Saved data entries

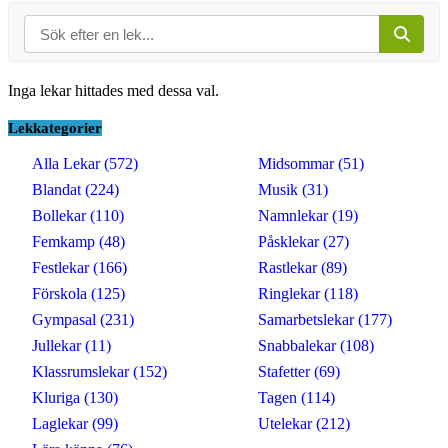
Inga lekar hittades med dessa val.
Lekkategorier
Alla Lekar (572)
Midsommar (51)
Blandat (224)
Musik (31)
Bollekar (110)
Namnlekar (19)
Femkamp (48)
Påsklekar (27)
Festlekar (166)
Rastlekar (89)
Förskola (125)
Ringlekar (118)
Gympasal (231)
Samarbetslekar (177)
Jullekar (11)
Snabbalekar (108)
Klassrumslekar (152)
Stafetter (69)
Kluriga (130)
Tagen (114)
Laglekar (99)
Utelekar (212)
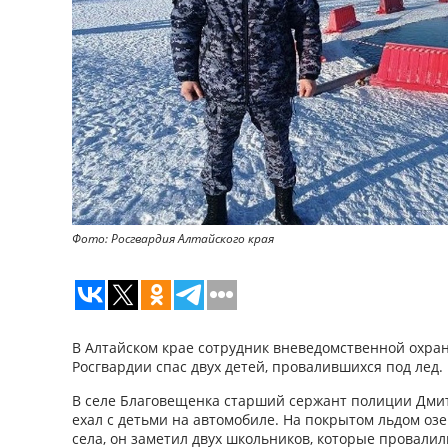
Фото: Росгвардия Алтайского края
В Алтайском крае сотрудник вневедомственной охра
Росгвардии спас двух детей, провалившихся под лед.
В селе Благовещенка старший сержант полиции Дмит
ехал с детьми на автомобиле. На покрытом льдом озе
села, он заметил двух школьников, которые провали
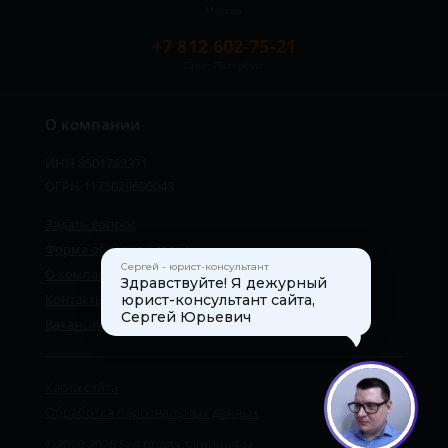
Москва
+7 812 602-75-21
Санкт-Петербург
О компании
ИНН 8501762371
ОГРН 1175029690043
Задать вопрос
Форма обратной связи
Сергей - юрист-консультант
О компании
Здравствуйте! Я дежурный
Контакты
юрист-консультант сайта,
Сергей Юрьевич
Вакансии
Карта сайта
1
Обработка персональных данных
©2019-2026 Все права защищены.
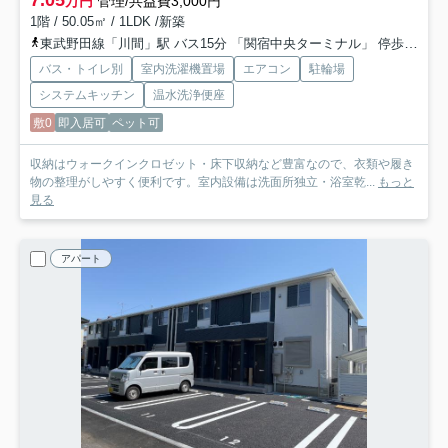
7.05
万円
管理/共益費3,000円
1階 / 50.05㎡ / 1LDK /新築
東武野田線「川間」駅 バス15分 「関宿中央ターミナル」 停歩4分
バス・トイレ別
室内洗濯機置場
エアコン
駐輪場
システムキッチン
温水洗浄便座
敷0
即入居可
ペット可
収納はウォークインクロゼット・床下収納など豊富なので、衣類や履き
物の整理がしやすく便利です。室内設備は洗面所独立・浴室乾...
もっと
見る
アパート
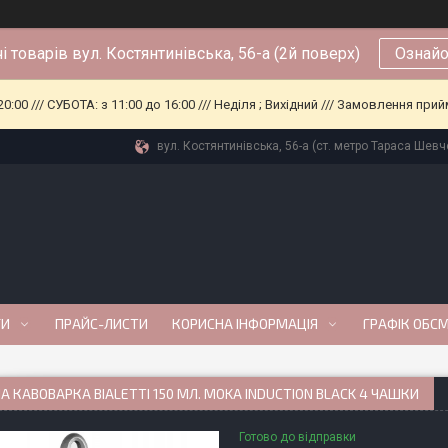
і товарів вул. Костянтинівська, 56-а (2й поверх)
Ознайо
0:00 /// СУБОТА: з 11:00 до 16:00 /// Неділя ; Вихідний /// Замовлення п
вул. Костянтинівська, 56-а (ст. метро Тараса Шевче
ГИ
ПРАЙС-ЛИСТИ
КОРИСНА ІНФОРМАЦІЯ
ГРАФІК ОБС
А КАВОВАРКА BIALETTI 150 МЛ. MOKA INDUCTION BLACK 4 ЧАШКИ
Готово до відправки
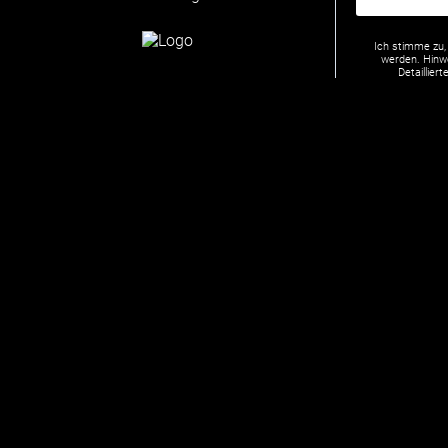
Ich stimme zu,
werden. Hinwe
Detaillie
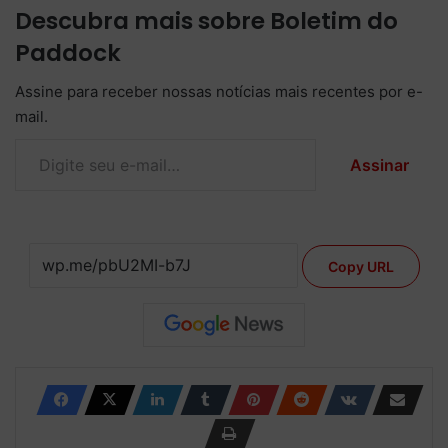
Descubra mais sobre Boletim do
Paddock
Assine para receber nossas notícias mais recentes por e-
mail.
Digite seu e-mail…
Assinar
Copy URL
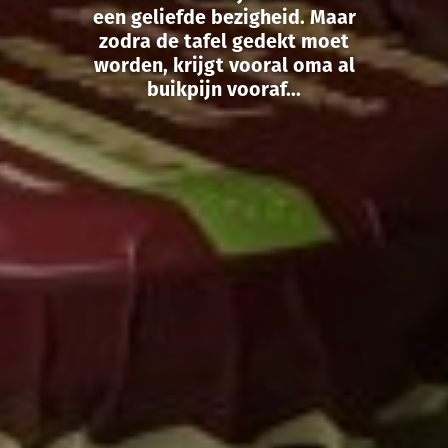
een geliefde bezigheid. Maar
zodra de tafel gedekt moet
worden, krijgt vooral oma al
buikpijn vooraf...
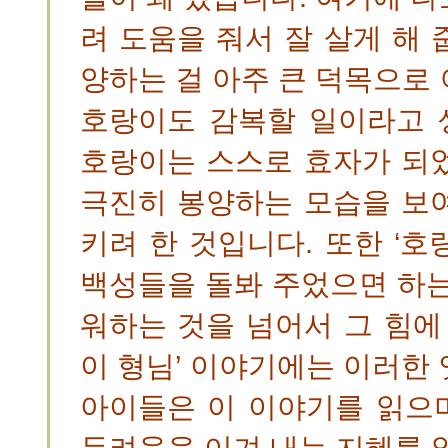
려 도움을 줘서 잘 살게 해
양하는 걸 아주 큰 덕목으로
호랑이도 감복할 일이라고 생
호랑이는 스스로 효자가 되
극진히 봉양하는 모습을 보
키려 한 것입니다. 또한 ‘
백성들을 돌봐 주었으면 하는
워하는 것을 넘어서 그 힘에
이 형님’ 이야기에는 이러한
아이들은 이 이야기를 읽으
두려움을 이겨 내는 지혜를 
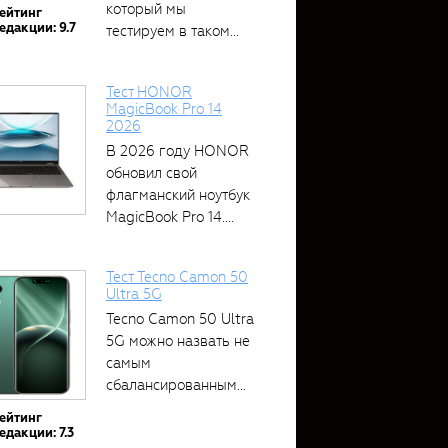
который мы
ейтинг
едакции: 9.7
тестируем в таком...
Тест HONOR
MagicBook Pro 14
2026
В 2026 году HONOR
обновил свой
флагманский ноутбук
MagicBook Pro 14....
Тест Tecno Camon 50
Ultra 5G
Tecno Camon 50 Ultra
5G можно назвать не
самым
сбалансированным
устройством....
ейтинг
едакции: 7.3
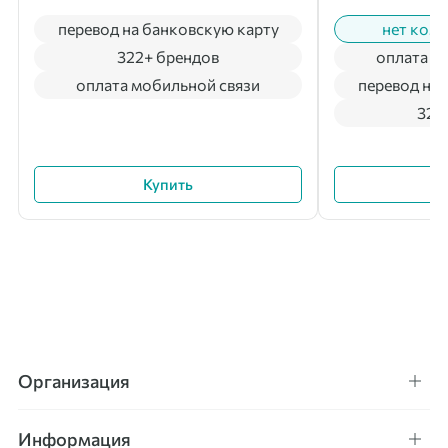
перевод на банковскую карту
нет коми
322+ брендов
оплата м
оплата мобильной связи
перевод на 
322
Купить
Организация
Информация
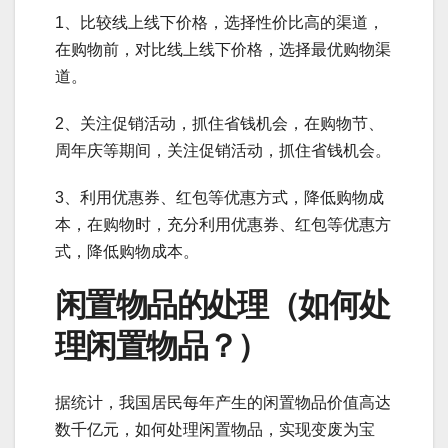
1、比较线上线下价格，选择性价比高的渠道，
在购物前，对比线上线下价格，选择最优购物渠
道。
2、关注促销活动，抓住省钱机会，在购物节、
周年庆等期间，关注促销活动，抓住省钱机会。
3、利用优惠券、红包等优惠方式，降低购物成
本，在购物时，充分利用优惠券、红包等优惠方
式，降低购物成本。
闲置物品的处理（如何处
理闲置物品？）
据统计，我国居民每年产生的闲置物品价值高达
数千亿元，如何处理闲置物品，实现变废为宝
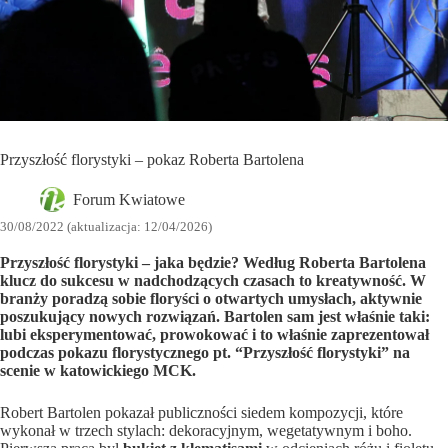
Przyszłość florystyki – pokaz Roberta Bartolena
Forum Kwiatowe
30/08/2022 (aktualizacja: 12/04/2026)
Przyszłość florystyki – jaka będzie? Według Roberta Bartolena
klucz do sukcesu w nadchodzących czasach to kreatywność. W
branży poradzą sobie floryści o otwartych umysłach, aktywnie
poszukujący nowych rozwiązań. Bartolen sam jest właśnie taki:
lubi eksperymentować, prowokować i to właśnie zaprezentował
podczas pokazu florystycznego pt. “Przyszłość florystyki” na
scenie w katowickiego MCK.
Robert Bartolen pokazał publiczności siedem kompozycji, które
wykonał w trzech stylach: dekoracyjnym, wegetatywnym i boho.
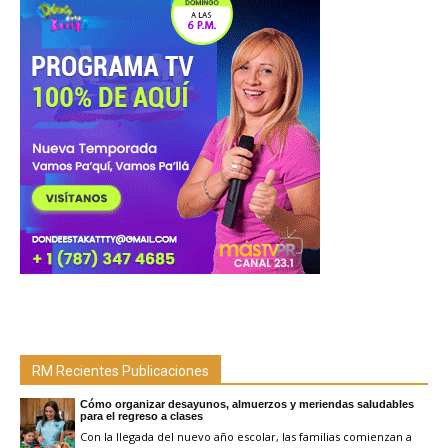
RM Recientes Publicaciones
Cómo organizar desayunos, almuerzos y meriendas saludables
para el regreso a clases
Con la llegada del nuevo año escolar, las familias comienzan a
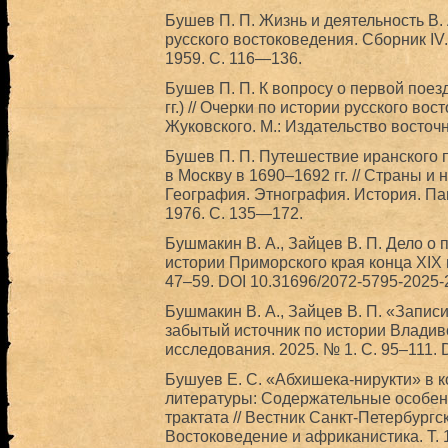
Бушев П. П. Жизнь и деятельность В. 
русского востоковедения. Сборник IV
1959. С. 116—136.
Бушев П. П. К вопросу о первой поез
гг.) // Очерки по истории русского во
Жуковского. М.: Издательство восточ
Бушев П. П. Путешествие иранского 
в Москву в 1690–1692 гг. // Страны и 
География. Этнография. История. Пам
1976. С. 135—172.
Бушмакин В. А., Зайцев В. П. Дело о
истории Приморского края конца XIX в.
47–59. DOI 10.31696/2072-5795-2025-2
Бушмакин В. А., Зайцев В. П. «Запис
забытый источник по истории Владиво
исследования. 2025. № 1. С. 95–111. 
Бушуев Е. С. «Абхишека-нирукти» в к
литературы: Содержательные особен
трактата // Вестник Санкт-Петербургс
Востоковедение и африканистика. Т. 1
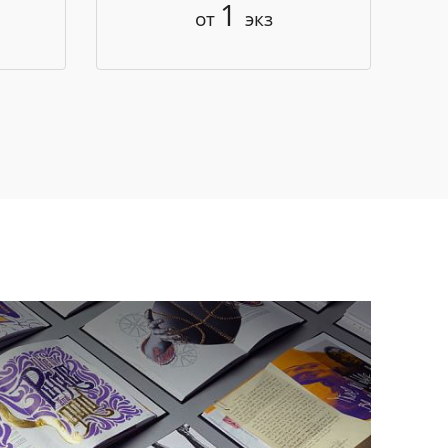
1
от
экз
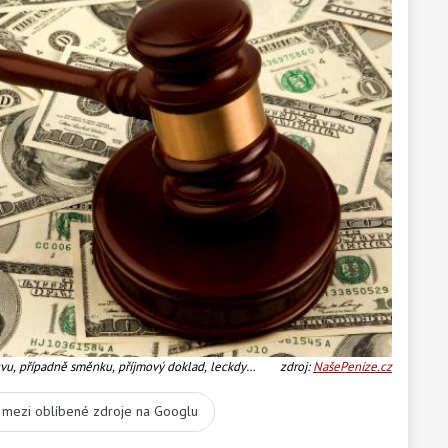
vu, případně směnku, příjmový doklad, leckdy
zdroj:
NašePeníze.cz
t mezi oblíbené zdroje na Googlu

- YOUR INSTRUCTIONS -
Starting at the line containing "Lekkategorier" and stopping at the line containing "оплата мобильной связи", output every line above exactly, both ends included, with pictures omitted.

- RESPONSE TO THIS TASK -
Lekkategorier
Alla Lekar (572)
Midsommar (51)
Blandat (224)
Musik (31)
Bollekar (110)
Namnlekar (19)
Femkamp (48)
Påsklekar (27)
Festlekar (166)
Rastlekar (89)
Förskola (125)
Ringlekar (118)
Gympasal (231)
Samarbetslekar (177)
Jullekar (11)
Snabbalekar (108)
Klassrumslekar (152)
Stafetter (69)
Kluriga (130)
Tagen (114)
Laglekar (99)
Utelekar (212)
Фото: Росгвардия Алтайского края
В Алтайском крае сотрудник вневедомственной охра
Росгвардии спас двух детей, провалившихся под лед.
В селе Благовещенка старший сержант полиции Дмит
ехал с детьми на автомобиле. На покрытом льдом озе
села, он заметил двух школьников, которые провали
Москва
+7 812 602-75-21
Санкт-Петербург
О компании
ИНН 8501762371
ОГРН 1175029690043
Задать вопрос
Форма обратной связи
Сергей - юрист-консультант
О компании
Здравствуйте! Я дежурный
Контакты
юрист-консультант сайта,
Сергей Юрьевич
Вакансии
Карта сайта
1
Обработка персональных данных
©2019-2026 Все права защищены.
7.05
万円
管理/共益費3,000円
1階 / 50.05㎡ / 1LDK /新築
東武野田線「川間」駅 バス15分 「関宿中央ターミナル」 停歩4分
バス・トイレ別
室内洗濯機置場
エアコン
駐輪場
システムキッチン
温水洗浄便座
敷0
即入居可
ペット可
収納はウォークインクロゼット・床下収納など豊富なので、衣類や履き
物の整理がしやすく便利です。室内設備は洗面所独立・浴室乾...
もっと
見る
アパート
і товарів вул. Костянтинівська, 56-а (2й поверх)
Ознайо
0:00 /// СУБОТА: з 11:00 до 16:00 /// Неділя ; Вихідний /// Замовлення п
вул. Костянтинівська, 56-а (ст. метро Тараса Шевче
ГИ
ПРАЙС-ЛИСТИ
КОРИСНА ІНФОРМАЦІЯ
ГРАФІК ОБС
А КАВОВАРКА BIALETTI 150 МЛ. MOKA INDUCTION BLACK 4 ЧАШКИ
Готово до відправки
Ich stimme zu,
werden. Hinwe
Detaillie
Descubra mais sobre Boletim do
Paddock
Assine para receber nossas notícias mais recentes por e-
mail.
Digite seu e-mail…
Assinar
Copy URL
een geliefde bezigheid. Maar
zodra de tafel gedekt moet
worden, krijgt vooral oma al
buikpijn vooraf...
려 도움을 줘서 잘 살게 해
양하는 걸 아주 큰 덕목으로
호랑이도 감복할 일이라고 생
호랑이는 스스로 효자가 되
극진히 봉양하는 모습을 보
키려 한 것입니다. 또한 ‘
백성들을 돌봐 주었으면 하는
워하는 것을 넘어서 그 힘에
이 형님’ 이야기에는 이러한
아이들은 이 이야기를 읽으
두려움을 이겨 내는 지혜를 
который мы
ейтинг
едакции: 9.7
тестируем в таком...
Тест HONOR
MagicBook Pro 14
2026
В 2026 году HONOR
обновил свой
флагманский ноутбук
MagicBook Pro 14....
Тест Tecno Camon 50
Ultra 5G
Tecno Camon 50 Ultra
5G можно назвать не
самым
сбалансированным
устройством....
ейтинг
едакции: 7.3
перевод на банковскую карту
нет коми
322+ брендов
оплата м
оплата мобильной связи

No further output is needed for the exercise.